In particolare – ha osservato la
Cassazione – il giudice del merito ha accertato non solo il demansionamento di
Alberto L., ma anche che vi era stato un “globale comportamento antigiuridico
del datore di lavoro”, consistito in una serie di comportamenti ed episodi,
verificatisi nell’ambito lavorativo, denunziati e sostanzialmente confermati
nel corso dell’istruttoria espletata. Da questa era emersa una situazione
lavorativa quanto mai difficile per Alberto L., continuamente soggetto a
scherzi verbali, azioni di disturbo, via via appesantitesi nel tempo e di cui
era a conoscenza anche il capo contabile della ragioneria il quale non si
adoperò perché cessassero. A fronte di tali risultanze probatorie – ha
evidenziato la Corte – la Banca Popolare di Novara ha dedotto che tali
atteggiamenti non configuravano una condotta propria del “mobbing” e comunque
erano imputabili ai collaboratori e non ai i responsabili aziendali che
peraltro non ne erano a conoscenza. L’inconsistenza di detta censura – ha
affermato la Corte – è di tutta evidenza: a parte la considerazione che per la
molteplicità degli episodi, a conoscenza anche di un funzionario di un certo
rilievo, che non si era adoperato perché tali comportamenti vessatori
cessassero, i responsabili aziendali non potevano non essere a conoscenza di
tali fatti, essi erano comunque pienamente coinvolti dai comportamenti
scorretti dei loro collaboratori, sia per la norma dell’art. 2087 c.c., che
obbliga l’imprenditore ad adottare, nell’esercizio dell’impresa, le misure che
sono necessarie a tutelare l’integrità fisica e la personalità morale del
prestatore di lavoro, sia in base ai principi di cui agli artt. 117, comma
secondo, 2 e 3, comma primo, Cost., con particolare riguardo alla salvaguardia
sul luogo di lavoro della dignità e dei diritti fondamentali del lavoratore.
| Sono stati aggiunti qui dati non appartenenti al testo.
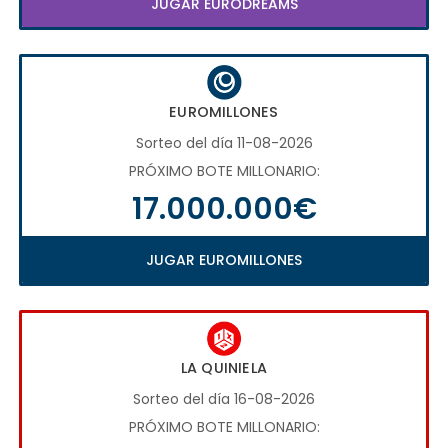
JUGAR EURODREAMS
EUROMILLONES
Sorteo del día 11-08-2026
PRÓXIMO BOTE MILLONARIO:
17.000.000€
JUGAR EUROMILLONES
LA QUINIELA
Sorteo del día 16-08-2026
PRÓXIMO BOTE MILLONARIO:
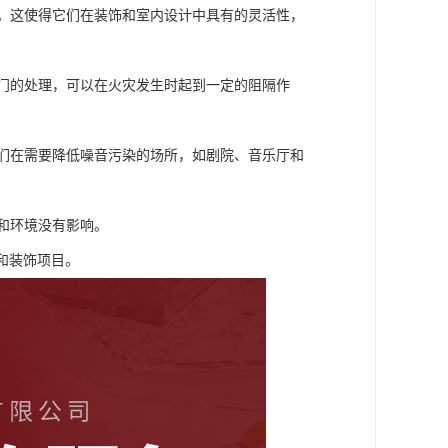
线。这使得它们在装饰和室内设计中具有的灵活性，
专门的处理，可以在火灾发生时起到一定的阻隔作
它们在需要降低噪音污染的场所，如剧院、音乐厅和
康和环境没有影响。
和装饰项目。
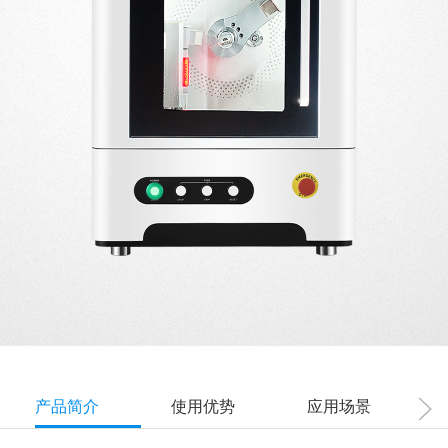
产品简介
使用优势
应用场景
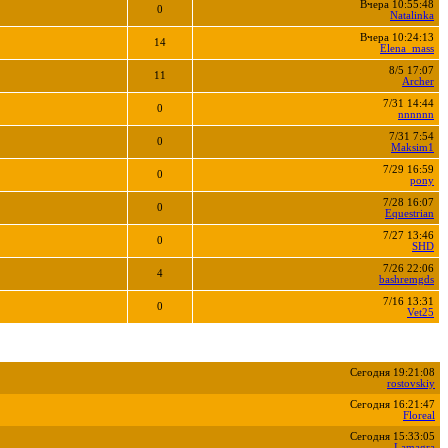
Вчера 10:55:48
0
Natalinka
Вчера 10:24:13
14
Elena_mass
8/5 17:07
11
Archer
7/31 14:44
0
nnnnnn
7/31 7:54
0
Maksim1
7/29 16:59
0
pony
7/28 16:07
0
Equestrian
7/27 13:46
0
SHD
7/26 22:06
4
bashremgds
7/16 13:31
0
Vet25
Сегодня 19:21:08
rostovskiy
Сегодня 16:21:47
Floreal
Сегодня 15:33:05
Lamagra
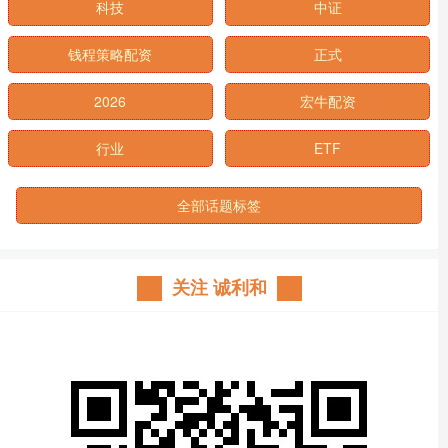
科技
中证
钱程策略配资
正式
2026
宏牛配资
行业
ETF
全部话题标签
关注 诚利和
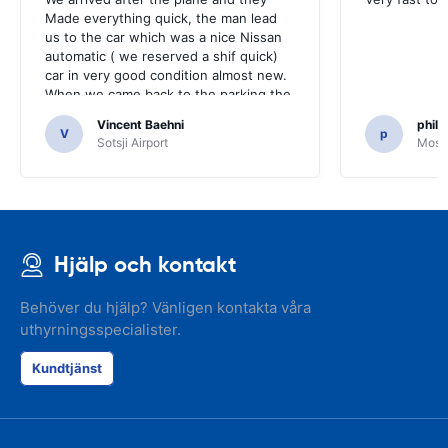
Made everything quick, the man lead
us to the car which was a nice Nissan
automatic ( we reserved a shif quick)
car in very good condition almost new.
When we came back to the parking the
same man came in 5 minutes and after
Vincent Baehni
phili
a quick check we left. Very friendly and
V
p
Sotsji Airport
Mosc
nice. We can only recommand this
company.
Hjälp och kontakt
Behöver du hjälp? Vänligen kontakta våra
uthyrningsspecialister.
Kundtjänst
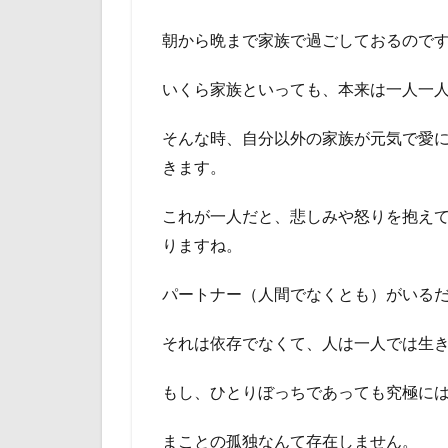
朝から晩まで家族で過ごしておるので
いくら家族といっても、本来は一人一
そんな時、自分以外の家族が元気で愛
きます。
これが一人だと、悲しみや怒りを抱え
りますね。
パートナー（人間でなくとも）がいる
それは依存でなくて、人は一人では生
もし、ひとりぼっちであっても究極に
まことの孤独なんて存在しません。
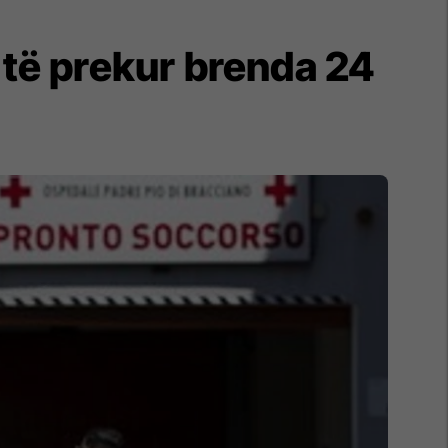
5 të prekur brenda 24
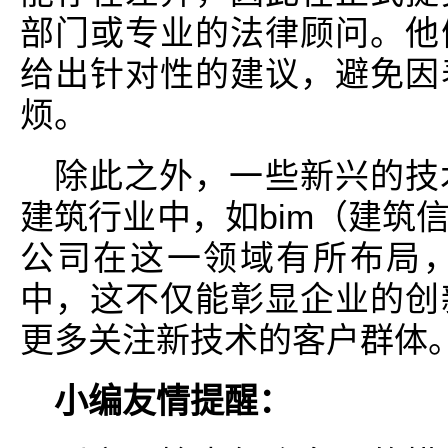
部门或专业的法律顾问。他
给出针对性的建议，避免因
烦。
除此之外，一些新兴的技
建筑行业中，如bim（建筑
公司在这一领域有所布局
中，这不仅能彰显企业的创
更多关注新技术的客户群体
小编友情提醒：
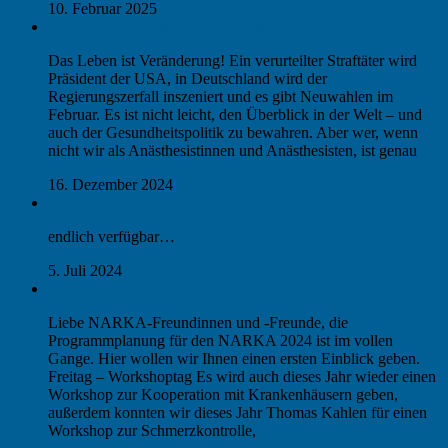
10. Februar 2025
NARKA 2025: Ist das Anästhesie oder kann das weg?
Das Leben ist Veränderung! Ein verurteilter Straftäter wird
Präsident der USA, in Deutschland wird der
Regierungszerfall inszeniert und es gibt Neuwahlen im
Februar. Es ist nicht leicht, den Überblick in der Welt – und
auch der Gesundheitspolitik zu bewahren. Aber wer, wenn
nicht wir als Anästhesistinnen und Anästhesisten, ist genau
16. Dezember 2024
Unser Programm 2024
endlich verfügbar…
5. Juli 2024
NARKA 2024: Programmvorschau
Liebe NARKA-Freundinnen und -Freunde, die
Programmplanung für den NARKA 2024 ist im vollen
Gange. Hier wollen wir Ihnen einen ersten Einblick geben.
Freitag – Workshoptag Es wird auch dieses Jahr wieder einen
Workshop zur Kooperation mit Krankenhäusern geben,
außerdem konnten wir dieses Jahr Thomas Kahlen für einen
Workshop zur Schmerzkontrolle,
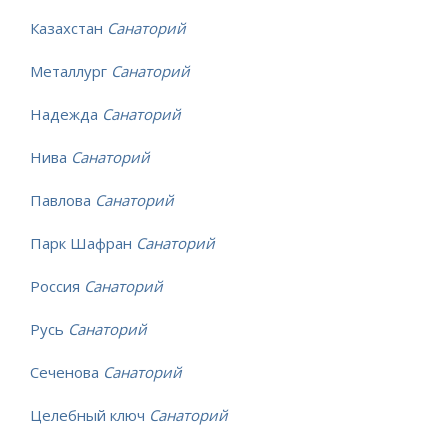
Казахстан
Санаторий
Металлург
Санаторий
Надежда
Санаторий
Нива
Санаторий
Павлова
Санаторий
Парк Шафран
Санаторий
Россия
Санаторий
Русь
Санаторий
Сеченова
Санаторий
Целебный ключ
Санаторий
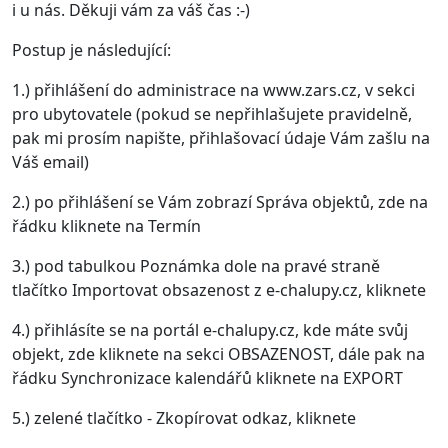
i u nás. Děkuji vám za váš čas :-)
Postup je následující:
1.) přihlášení do administrace na www.zars.cz, v sekci
pro ubytovatele (pokud se nepřihlašujete pravidelně,
pak mi prosím napište, přihlašovací údaje Vám zašlu na
Váš email)
2.) po přihlášení se Vám zobrazí Správa objektů, zde na
řádku kliknete na Termín
3.) pod tabulkou Poznámka dole na pravé straně
tlačítko Importovat obsazenost z e-chalupy.cz, kliknete
4.) přihlásíte se na portál e-chalupy.cz, kde máte svůj
objekt, zde kliknete na sekci OBSAZENOST, dále pak na
řádku Synchronizace kalendářů kliknete na EXPORT
5.) zelené tlačítko - Zkopírovat odkaz, kliknete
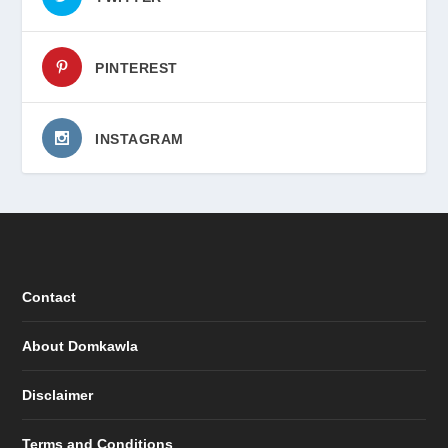
PINTEREST
INSTAGRAM
Contact
About Domkawla
Disclaimer
Terms and Conditions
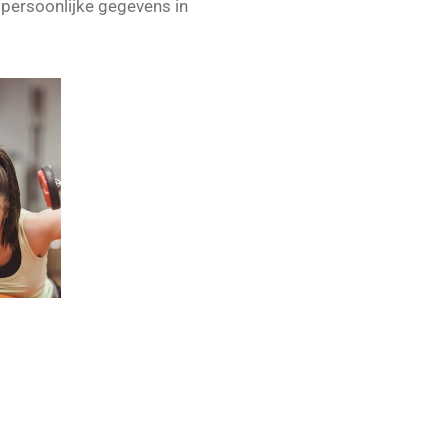
 persoonlijke gegevens in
Sul punto la Corte ha richiamato la
sentenza della Corte Costituzionale in data 19.12.2003 n. 359 la quale – dopo
aver osservato che la giurisprudenza ha prevalentemente ricondotto la concrete
fattispecie del “mobbing” nella previsione dell’art. 2087 c.c. – ha affermato
che “la disciplina del mobbing, valutata nella sua complessità e sotto il
profilo della regolazione degli effetti sul rapporto di lavoro, rientra
nell’ordinamento civile (art. 117, comma secondo, Cost.) e, comunque, non può
non mirare a salvaguardare sul luogo di lavoro la dignità ed i diritti
fondamentali del lavoratore (artt. 2 e 3, comma primo, Cost.)”.